District of Delaware Grants Motion to Exclude Lost Profits Testimony
By Connolly Gallagher Administrator
In IP Litigation | On February 25, 2015
In Immersion Corp. v. HTC Corp., et al., 2015 WL 834209 (D. Del Feb. 24, 2015), the District of Delaware granted in part a Daubert motion allowing testimony regarding a reasonable royalty, but excluding Plaintiff’s expert’s testimony on lost profits.
Plaintiff’s expert based his lost profits theory on a negotiated, but never entered into, license agreement between the parties. Under that agreement, the patents-in-suit would have been licensed, along with some additional software belonging to Plaintiff, at a per-unit royalty rate of $.12. Plaintiff’s expert calculated lost profits by applying that rate to Defendants’ sales on the premise that but for infringement, Defendants would have entered the agreement.

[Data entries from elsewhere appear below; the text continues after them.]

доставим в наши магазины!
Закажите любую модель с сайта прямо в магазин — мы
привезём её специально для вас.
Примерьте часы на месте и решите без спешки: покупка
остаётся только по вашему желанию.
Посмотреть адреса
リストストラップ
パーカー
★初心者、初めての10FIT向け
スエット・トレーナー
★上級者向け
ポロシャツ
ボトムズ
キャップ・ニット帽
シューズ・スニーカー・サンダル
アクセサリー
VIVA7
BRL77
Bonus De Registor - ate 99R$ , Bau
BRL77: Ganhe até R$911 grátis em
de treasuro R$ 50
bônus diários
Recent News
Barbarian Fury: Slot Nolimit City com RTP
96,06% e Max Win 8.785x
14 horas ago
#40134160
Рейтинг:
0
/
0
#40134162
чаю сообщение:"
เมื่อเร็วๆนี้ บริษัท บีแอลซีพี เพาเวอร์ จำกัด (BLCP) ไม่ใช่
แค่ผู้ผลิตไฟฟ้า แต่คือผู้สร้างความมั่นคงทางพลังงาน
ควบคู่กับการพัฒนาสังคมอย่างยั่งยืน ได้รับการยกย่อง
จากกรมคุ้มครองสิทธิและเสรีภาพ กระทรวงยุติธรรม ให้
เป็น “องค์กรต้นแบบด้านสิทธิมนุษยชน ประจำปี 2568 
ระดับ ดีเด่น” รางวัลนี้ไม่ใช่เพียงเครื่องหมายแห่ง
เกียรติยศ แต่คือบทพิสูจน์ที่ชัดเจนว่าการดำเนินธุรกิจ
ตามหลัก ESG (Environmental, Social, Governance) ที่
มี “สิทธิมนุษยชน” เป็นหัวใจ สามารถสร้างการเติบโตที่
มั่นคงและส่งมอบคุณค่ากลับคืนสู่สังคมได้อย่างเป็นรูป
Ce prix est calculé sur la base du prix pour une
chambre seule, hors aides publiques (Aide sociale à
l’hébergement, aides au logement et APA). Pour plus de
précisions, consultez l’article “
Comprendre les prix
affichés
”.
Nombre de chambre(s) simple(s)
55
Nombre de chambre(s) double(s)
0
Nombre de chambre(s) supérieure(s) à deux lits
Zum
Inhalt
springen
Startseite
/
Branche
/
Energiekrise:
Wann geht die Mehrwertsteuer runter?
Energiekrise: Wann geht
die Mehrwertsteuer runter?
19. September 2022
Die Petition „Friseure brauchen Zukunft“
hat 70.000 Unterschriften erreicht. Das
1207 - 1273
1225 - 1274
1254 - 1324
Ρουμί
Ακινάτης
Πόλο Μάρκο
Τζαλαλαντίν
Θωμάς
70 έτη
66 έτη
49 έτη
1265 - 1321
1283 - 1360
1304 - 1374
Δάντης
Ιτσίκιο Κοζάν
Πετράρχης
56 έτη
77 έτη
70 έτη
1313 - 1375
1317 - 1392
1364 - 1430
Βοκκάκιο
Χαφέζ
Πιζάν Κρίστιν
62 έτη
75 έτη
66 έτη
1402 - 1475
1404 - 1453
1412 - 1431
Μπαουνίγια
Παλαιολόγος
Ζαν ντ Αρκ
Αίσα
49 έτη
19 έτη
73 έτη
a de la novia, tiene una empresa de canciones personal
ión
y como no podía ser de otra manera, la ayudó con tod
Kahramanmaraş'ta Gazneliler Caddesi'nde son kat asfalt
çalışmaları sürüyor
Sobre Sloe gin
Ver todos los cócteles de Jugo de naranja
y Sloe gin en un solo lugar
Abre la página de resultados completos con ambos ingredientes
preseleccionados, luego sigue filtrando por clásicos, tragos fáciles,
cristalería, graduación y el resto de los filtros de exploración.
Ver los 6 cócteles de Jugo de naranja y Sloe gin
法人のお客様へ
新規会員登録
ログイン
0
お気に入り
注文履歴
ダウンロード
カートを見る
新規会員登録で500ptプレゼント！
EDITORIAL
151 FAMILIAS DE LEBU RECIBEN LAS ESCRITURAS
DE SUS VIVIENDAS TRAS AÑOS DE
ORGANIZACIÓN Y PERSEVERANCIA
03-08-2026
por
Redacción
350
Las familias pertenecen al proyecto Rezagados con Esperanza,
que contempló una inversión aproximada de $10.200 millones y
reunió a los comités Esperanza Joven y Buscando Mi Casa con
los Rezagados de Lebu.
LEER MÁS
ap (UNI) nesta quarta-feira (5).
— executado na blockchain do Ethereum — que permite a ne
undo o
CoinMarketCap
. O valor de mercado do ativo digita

As a starting point, a “patent owner who has suffered lost profits is entitled to lost profit damages regardless of whether the patent owner has made, used, or sold the patented device.” So while the fact that Plaintiff did not manufacture the patented device is not dispositive in a lost profit analysis, “[t]hat does not mean . . . that recovery can be based on revenue lost from any product related to the patents-in-suit.” Moreover, the Court held that merely because the patent license and software license were once subject to negotiations for a single contract that fact “is insufficient to base lost profits on revenue that would have been derived from the software.” “To recover for lost sales of unpatented components sold with a patented product, ‘[a]ll the components together must be analogous to components of a single assembly or be parts of a complete machine, or they must constitute a functional unit.” Where patented and unpatented products can function independently, the products are not a functional unit. It is not enough that the patented and unpatented products are sold together. Here, the software was not the only means of implementing the patented products, thus a functional relationship did not exist.
In addition, the Court held that Plaintiff’s expert’s opinion was based on a faulty premise. Under the lost profit analysis, the analysis is focused on the question of “what would have happened if the infringer had not violated the patentee’s right to exclude?” The analysis then “flows from the hypothetical situation where the infringer was excluded.” Contrary to the lost profit analysis, Plaintiff’s expert first assumed that the infringer had a license (at a $.12 per-unit royalty rate) and “then asks, what else would the infringer have bought from the patent holder?” For this reason and the lack of the functional relationship, the Court excluded the lost profits testimony.